---------- EXCERPTED DATA ----------

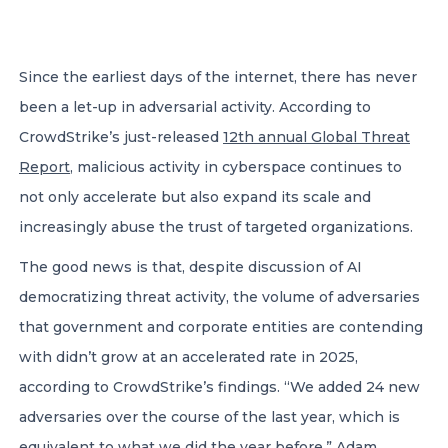
CONTACT US
Since the earliest days of the internet, there has never
been a let-up in adversarial activity. According to
CrowdStrike’s just-released
12th annual Global Threat
Report
, malicious activity in cyberspace continues to
not only accelerate but also expand its scale and
Member of Russell Bedford International –
A global network of independent professional
increasingly abuse the trust of targeted organizations.
services firms
The good news is that, despite discussion of AI
democratizing threat activity, the volume of adversaries
that government and corporate entities are contending
with didn’t grow at an accelerated rate in 2025,
according to CrowdStrike’s findings. “We added 24 new
adversaries over the course of the last year, which is
equivalent to what we did the year before,” Adam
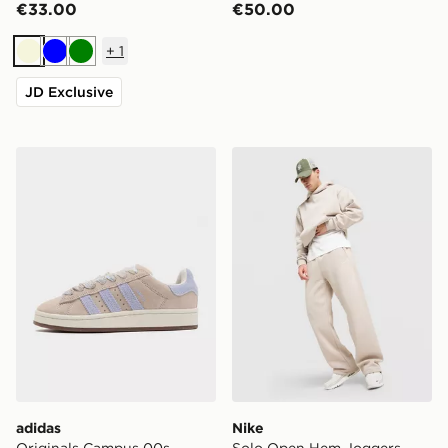
€33.00
€50.00
+
1
Beige
Blue
Green
JD Exclusive
adidas Originals Campus 00s Women's
Nike Solo Open Hem Jogge
adidas
Nike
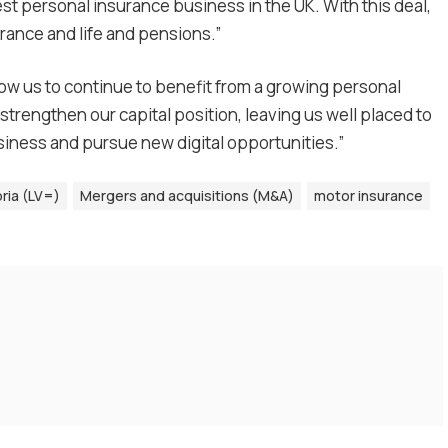
gest personal insurance business in the UK. With this deal,
urance and life and pensions.”
llow us to continue to benefit from a growing personal
strengthen our capital position, leaving us well placed to
iness and pursue new digital opportunities.”
oria (LV=)
Mergers and acquisitions (M&A)
motor insurance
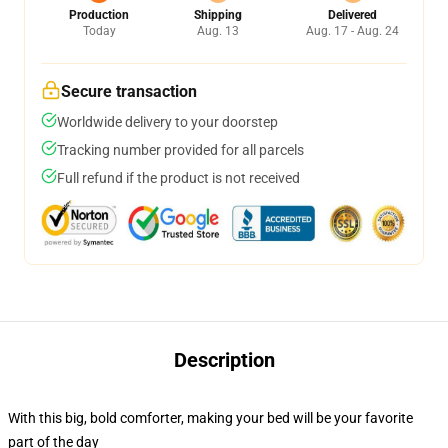
Production
Shipping
Delivered
Today
Aug. 13
Aug. 17 - Aug. 24
Secure transaction
Worldwide delivery to your doorstep
Tracking number provided for all parcels
Full refund if the product is not received
Description
With this big, bold comforter, making your bed will be your favorite
part of the day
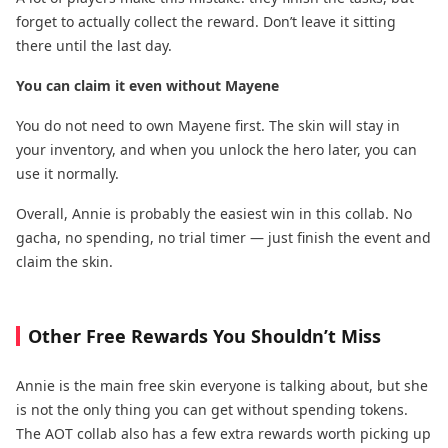
forget to actually collect the reward. Don’t leave it sitting
there until the last day.
You can claim it even without Mayene
You do not need to own Mayene first. The skin will stay in
your inventory, and when you unlock the hero later, you can
use it normally.
Overall, Annie is probably the easiest win in this collab. No
gacha, no spending, no trial timer — just finish the event and
claim the skin.
Other Free Rewards You Shouldn’t Miss
Annie is the main free skin everyone is talking about, but she
is not the only thing you can get without spending tokens.
The AOT collab also has a few extra rewards worth picking up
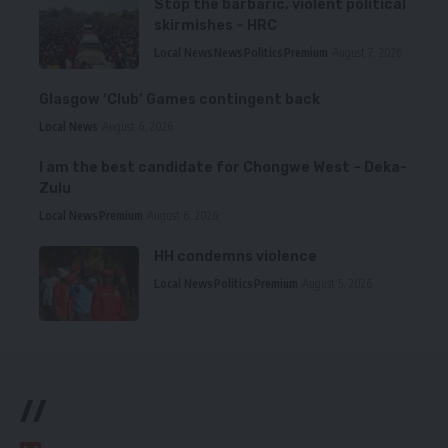
Stop the barbaric, violent political
skirmishes – HRC
Local News
News
Politics
Premium
August 7, 2026
Glasgow ‘Club’ Games contingent back
Local News
August 6, 2026
I am the best candidate for Chongwe West – Deka-
Zulu
Local News
Premium
August 6, 2026
HH condemns violence
Local News
Politics
Premium
August 5, 2026
//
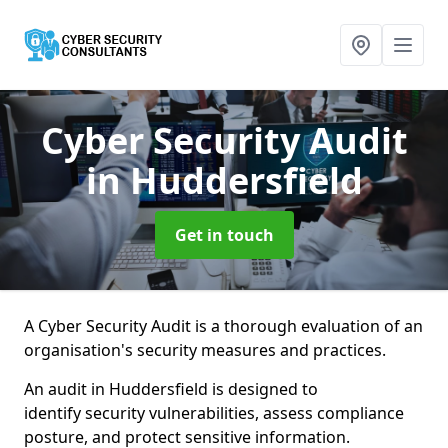
Cyber Security Audit
in Huddersfield
Get in touch
A Cyber Security Audit is a thorough evaluation of an
organisation's security measures and practices.
An audit in Huddersfield is designed to
identify security vulnerabilities, assess compliance
posture, and protect sensitive information.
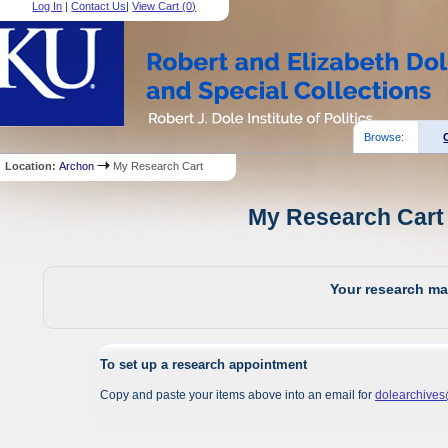
Log In
|
Contact Us
|
View Cart (
0
)
Browse:
Location:
Archon
My Research Cart
My Research Cart 
Your research mat
To set up a research appointment
Copy and paste your items above into an email for
dolearchive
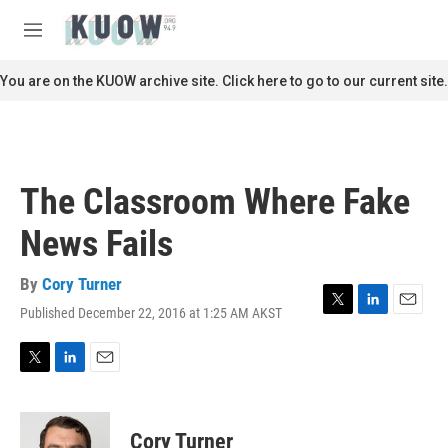
Skip to main content
S
e
M
a
e
r
n
You are on the KUOW archive site. Click here to go to our current site.
c
u
h
u
e
r
The Classroom Where Fake
y
News Fails
By
Cory Turner
Published December 22, 2016 at 1:25 AM AKST
T
L
E
w
i
m
i
n
a
t
k
i
T
L
E
t
e
l
w
i
m
e
d
i
n
a
r
I
t
k
i
Cory Turner
n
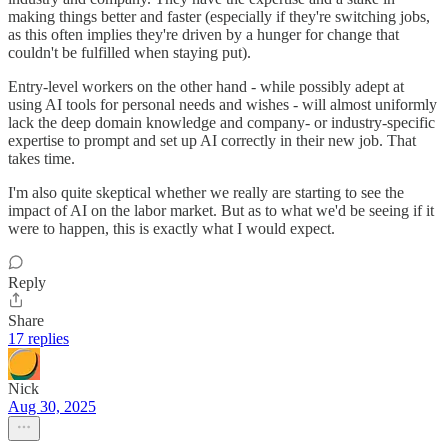
making things better and faster (especially if they're switching jobs,
as this often implies they're driven by a hunger for change that
couldn't be fulfilled when staying put).
Entry-level workers on the other hand - while possibly adept at
using AI tools for personal needs and wishes - will almost uniformly
lack the deep domain knowledge and company- or industry-specific
expertise to prompt and set up AI correctly in their new job. That
takes time.
I'm also quite skeptical whether we really are starting to see the
impact of AI on the labor market. But as to what we'd be seeing if it
were to happen, this is exactly what I would expect.
Reply
Share
17 replies
Nick
Aug 30, 2025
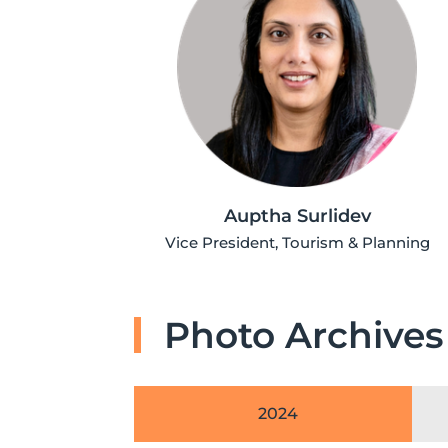
Auptha Surlidev
Vice President, Tourism & Planning
Photo Archives
2024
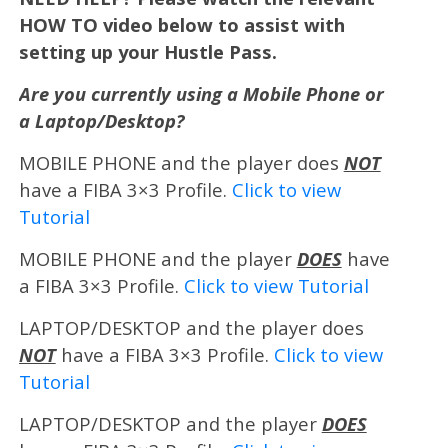
HOW TO video below to assist with
setting up your Hustle Pass.
Are you currently using a Mobile Phone or
a Laptop/Desktop?
MOBILE PHONE and the player does
NOT
have a FIBA 3×3 Profile.
Click to view
Tutorial
MOBILE PHONE and the player
DOES
have
a FIBA 3×3 Profile.
Click to view Tutorial
LAPTOP/DESKTOP and the player does
NOT
have a FIBA 3×3 Profile.
Click to view
Tutorial
LAPTOP/DESKTOP and the player
DOES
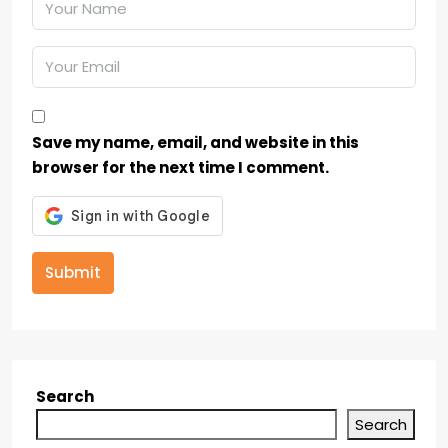
Save my name, email, and website in this
browser for the next time I comment.
Submit
Search
Search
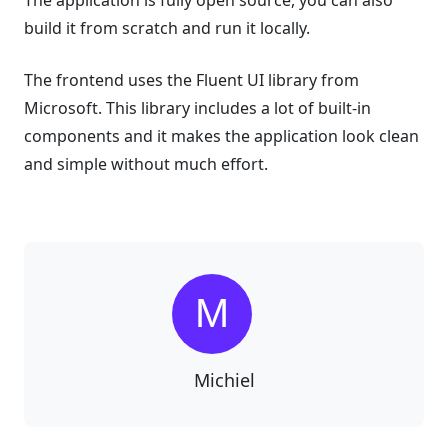
build it from scratch and run it locally.
The frontend uses the Fluent UI library from
Microsoft. This library includes a lot of built-in
components and it makes the application look clean
and simple without much effort.
Michiel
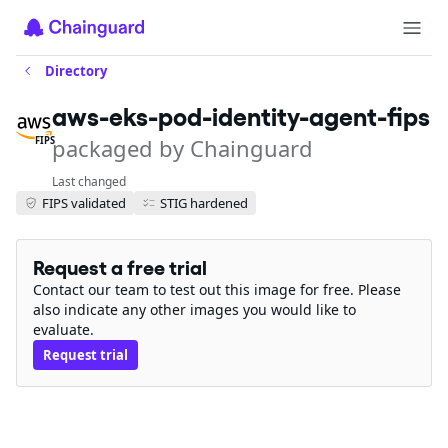
Directory
aws-eks-pod-identity-agent-fips
packaged by Chainguard
FIPS
Last changed
FIPS validated
STIG hardened
Request a free trial
Contact our team to test out this image for free. Please
also indicate any other images you would like to
evaluate.
Request trial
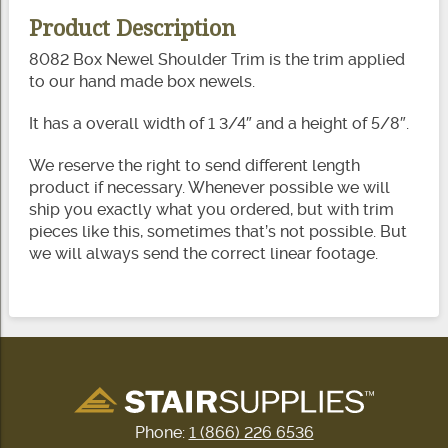
Product Description
8082 Box Newel Shoulder Trim is the trim applied
to our hand made box newels.
It has a overall width of 1 3/4″ and a height of 5/8″.
We reserve the right to send different length
product if necessary. Whenever possible we will
ship you exactly what you ordered, but with trim
pieces like this, sometimes that’s not possible. But
we will always send the correct linear footage.
Phone:
1 (866) 226 6536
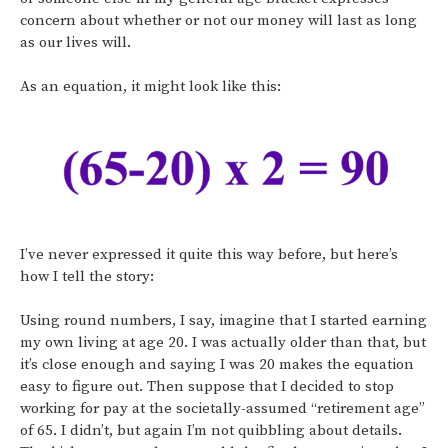
concern about whether or not our money will last as long
as our lives will.
As an equation, it might look like this:
I’ve never expressed it quite this way before, but here’s
how I tell the story:
Using round numbers, I say, imagine that I started earning
my own living at age 20. I was actually older than that, but
it’s close enough and saying I was 20 makes the equation
easy to figure out. Then suppose that I decided to stop
working for pay at the societally-assumed “retirement age”
of 65. I didn’t, but again I’m not quibbling about details.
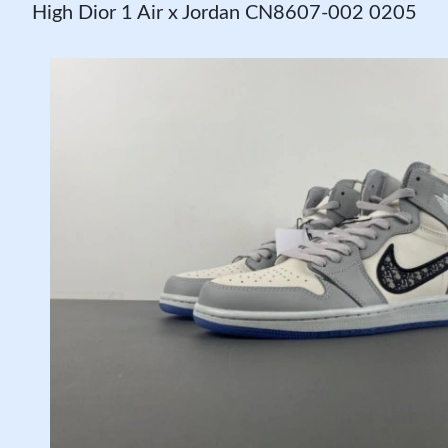
High Dior 1 Air x Jordan CN8607-002 0205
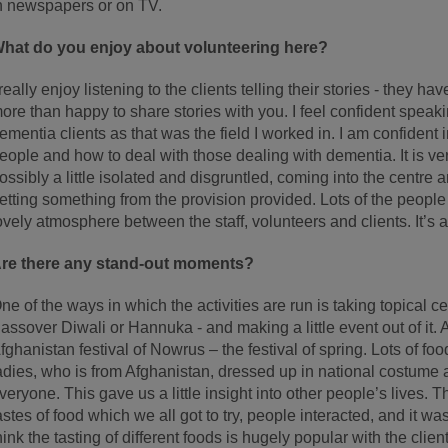
n newspapers or on TV.
hat do you enjoy about volunteering here?
 really enjoy listening to the clients telling their stories - they 
ore than happy to share stories with you. I feel confident speaki
ementia clients as that was the field I worked in. I am confiden
eople and how to deal with those dealing with dementia. It is 
ossibly a little isolated and disgruntled, coming into the centre 
etting something from the provision provided. Lots of the peopl
ovely atmosphere between the staff, volunteers and clients. It’s a
re there any stand-out moments?
ne of the ways in which the activities are run is taking topical ce
assover Diwali or Hannuka - and making a little event out of it. A 
fghanistan festival of Nowrus – the festival of spring. Lots of f
adies, who is from Afghanistan, dressed up in national costume
veryone. This gave us a little insight into other people’s lives. T
astes of food which we all got to try, people interacted, and it was
hink the tasting of different foods is hugely popular with the client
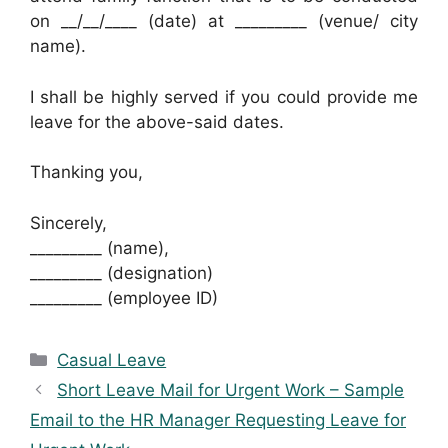
on __/__/____ (date) at _________ (venue/ city
name).
I shall be highly served if you could provide me
leave for the above-said dates.
Thanking you,
Sincerely,
_________ (name),
_________ (designation)
_________ (employee ID)
Categories
Casual Leave
Short Leave Mail for Urgent Work – Sample
Email to the HR Manager Requesting Leave for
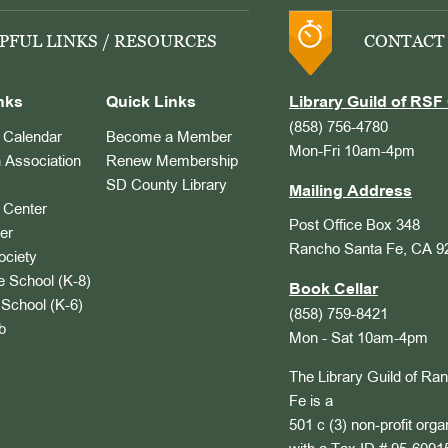
PFUL LINKS / RESOURCES
CONTACT
nks
Quick Links
Library Guild of RSF 
(858) 756-4780
Calendar
Become a Member
Mon-Fri 10am-4pm
 Association
Renew Membership
SD County Library
Mailing Address
Center
Post Office Box 348
er
Rancho Santa Fe, CA 9
ociety
 School (K-8)
Book Cellar
School (K-6)
(858) 759-8421
b
Mon - Sat 10am-4pm
The Library Guild of Ra
Fe is a
501 c (3) non-profit orga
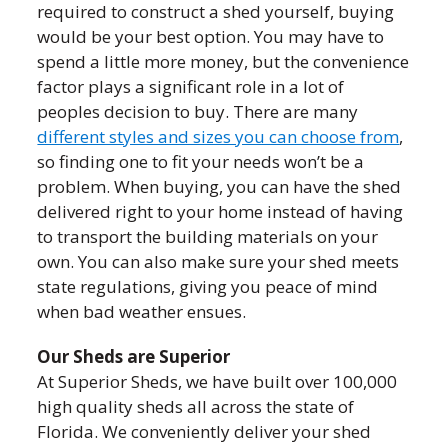
required to construct a shed yourself, buying
would be your best option. You may have to
spend a little more money, but the convenience
factor plays a significant role in a lot of
peoples decision to buy. There are many
different styles and sizes you can choose from
,
so finding one to fit your needs won’t be a
problem. When buying, you can have the shed
delivered right to your home instead of having
to transport the building materials on your
own. You can also make sure your shed meets
state regulations, giving you peace of mind
when bad weather ensues.
Our Sheds are Superior
At Superior Sheds, we have built over 100,000
high quality sheds all across the state of
Florida. We conveniently deliver your shed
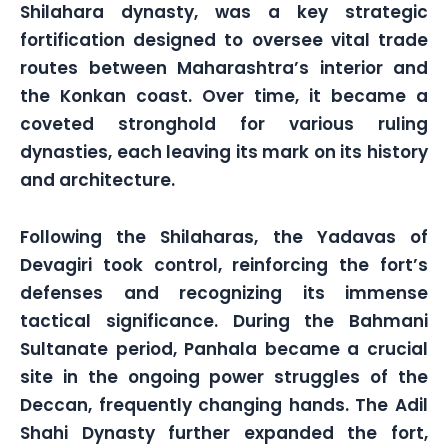
Shilahara dynasty, was a key strategic
fortification designed to oversee vital trade
routes between Maharashtra’s interior and
the Konkan coast. Over time, it became a
coveted stronghold for various ruling
dynasties, each leaving its mark on its history
and architecture.
Following the Shilaharas, the Yadavas of
Devagiri took control, reinforcing the fort’s
defenses and recognizing its immense
tactical significance. During the Bahmani
Sultanate period, Panhala became a crucial
site in the ongoing power struggles of the
Deccan, frequently changing hands. The Adil
Shahi Dynasty further expanded the fort,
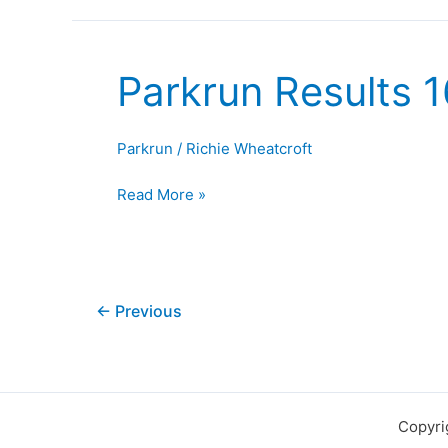
Parkrun Results 
Parkrun
Results
16th
Parkrun
/
Richie Wheatcroft
August
2025
Read More »
←
Previous
Copyri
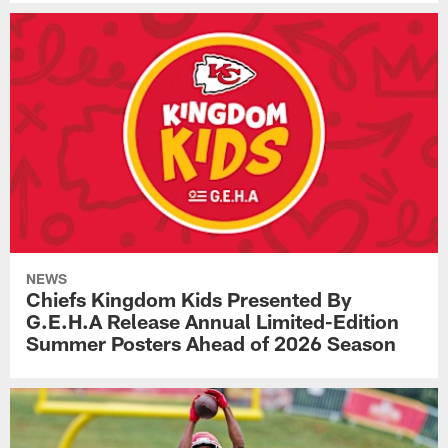
NEWS
Chiefs Kingdom Kids Presented By
G.E.H.A Release Annual Limited-Edition
Summer Posters Ahead of 2026 Season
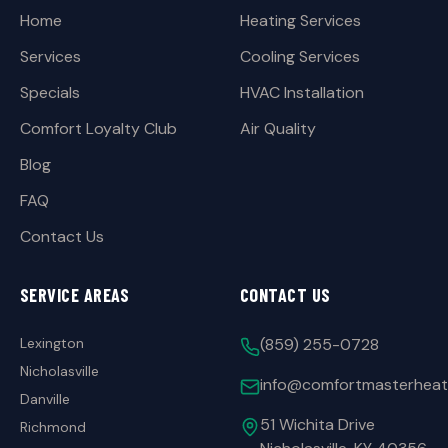
Home
Heating Services
Services
Cooling Services
Specials
HVAC Installation
Comfort Loyalty Club
Air Quality
Blog
FAQ
Contact Us
SERVICE AREAS
CONTACT US
Lexington
(859) 255-0728
Nicholasville
info@comfortmasterheat
Danville
51 Wichita Drive
Richmond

----------

List each line of the entries that holds the string "really".

I'm also quite skeptical whether we really are starting to see the
 really enjoy listening to the clients telling their stories - they 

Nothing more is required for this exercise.